Focused on future growth:

  • Anticipating 40% profit growth ahead, with sustained long-term expansion prospects.

  • Positioned to benefit from incidental inflation effects such as rising coffee prices and increased doctor consultation fees, aligning with Square's diverse business model.

  • Prepared to leverage potential discretionary spending boosts resulting from future central bank rate cuts in 2024.

10、BHP Group Ltd (BHP) – bullish long-term:

BHP stands as a key player in the ASX with significant market positions in various ETFs. Although facing a downturn in iron ore prices, growth opportunities abound:

  • Iron ore challenges: Despite lingering concerns over China's property market and demand, factors like seasonal construction peak in March and April. Vale also has plans to diversify iron ore sales outside China, which suggests a potential upturn.

  • Diversified commodity portfolio: BHP aims to lead in potash and copper production, mitigating risks and capitalizing on increasing copper demand over the coming years.
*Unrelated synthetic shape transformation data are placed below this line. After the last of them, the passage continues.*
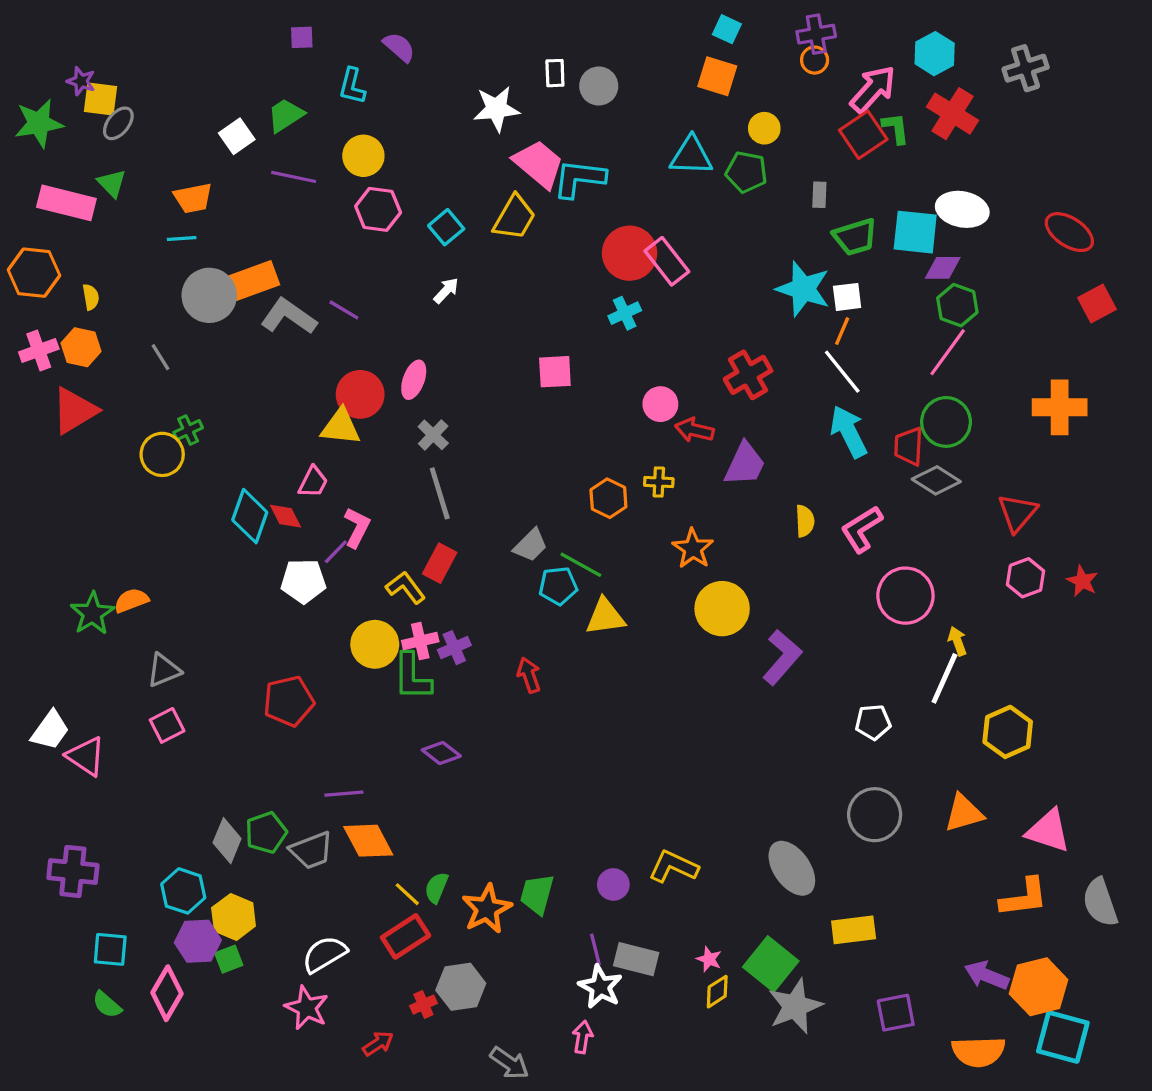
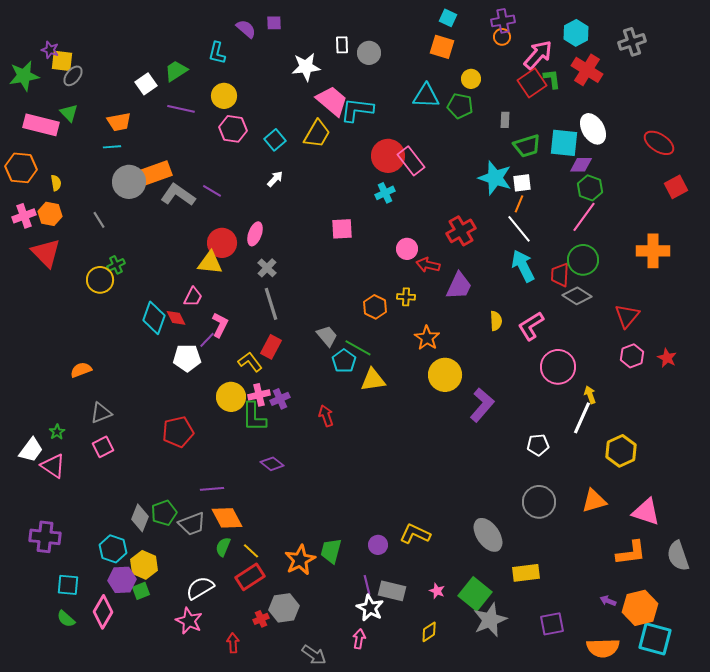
purple square: (302, 37) -> (274, 23), moved
white ellipse: (962, 209) -> (593, 129), turned 48
red triangle: (75, 411) -> (46, 253), turned -44
gray trapezoid: (531, 545) -> (327, 336), turned -85
cyan pentagon: (558, 586) -> (344, 361), turned -30
green star: (92, 613) -> (57, 432), moved, size x0.6
green semicircle: (436, 888) -> (223, 547), moved
purple arrow: (987, 975) -> (608, 601), size x0.6
yellow diamond: (717, 992) -> (429, 632), moved
red arrow: (378, 1044) -> (233, 643), turned -60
With 26% of revenue generated from copper, BHP is well-positioned for growth as LME participants show bullish sentiments due to supply deficits expected until 2040.

  • Geopolitical diversification: BHP's revenue diversification extends to 54% from China, providing a more geographically balanced income stream compared to Rio and FMG.

  • Strong financial performance: BHP boasts solid financial health, consistent dividend payments, and strategic investments in growth opportunities like potash.

  • Copper growth potential in South Australia: BHP's plans to expand copper production to over 500kt(from 310-340kt) present significant growth opportunities beyond analyst forecasts.

11、Wisetech(WTC)-bullish:

Firstly, WiseTech has over half of the top 25 global freight forwarders. WiseTech's CargoWise platform facilitates efficient management of global supply chains with a focus on customer retention and new business acquisition, with 84% of revenue reoccurring.

Secondly, it has strategic investments in R&D. It's continued focus on innovation, such as the introduction of new products like NEO for streamlined freight planning and tracking, and enhanced customs and compliance features targeting a wide market segment.

Thirdly, WiseTech has strong financials, margins, track record, and growth. WiseTech reported a 32% revenue increase to $500 million in 1H24, exceeding expectations. Noteworthy client wins like Sinotrans and strategic acquisitions are poised to fuel further growth.

Lastly, WiseTech foresees a return to EBITDA margins exceeding 50% by FY26, supported by scaling operations and rising demand for logistics technology.